Monday, April 10, 2006

Moment #551. Chinese declined. Mon, Apr 10, 2006.

04/10/2006. I went to a hole-in-the-wall type Chinese restaurant in a strip mall in another part of town. It had the standard backlit pictures of food, and the stack of menus printed by the same printer as almost every other Chinese restaurant.

I orderd at the counter, and sat down, and put out the two kinds of Chinese and an English Book of Mormon.

I had brought in an inexpensive ($3.50) bilingual Chinese/English New Testament, but I had left it in my bag, and did not place it on the table. I probably should have put it out on my table.

They called out my order for me to pick it up at the counter when it was ready.
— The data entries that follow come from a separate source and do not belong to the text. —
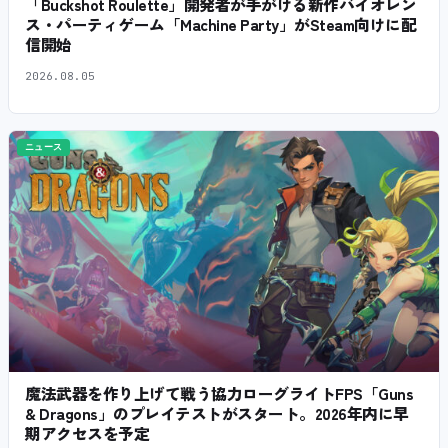
「Buckshot Roulette」開発者が手がける新作バイオレン
ス・パーティゲーム「Machine Party」がSteam向けに配
信開始
2026.08.05
ニュース
魔法武器を作り上げて戦う協力ローグライトFPS「Guns
& Dragons」のプレイテストがスタート。2026年内に早
期アクセスを予定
I was thinking I'd have to go back to the counter when I was done to make a book offer, but one of the employees came by to clean up tables, and I engaged her in conversation.

I asked if she was from Taiwan or China, and she said China. I showed her the Simplified Chinese Book of Mormon, and explained it was free and that I would like to give it to her, but she clearly turned it down. I don't think I even got around to showing her there was a parallel English translation. I don't know if that would have made a difference.

When she got back behind the counter, she told one of the other employees about it, because I could make out the words "mo mon gia" a couple of times.

The Chinese word that the LDS translators used for "book" in "Book of Mormon", gia, is the same word used for "Bible". If you look at the covers, you can see that the symbol is the same. This almost always confuses Chinese Christians into thinking that we use the Book of Mormon to replace the Holy Bible. So her clear avoidance of my offer could have meant she was a member of one of the local Chinese churches.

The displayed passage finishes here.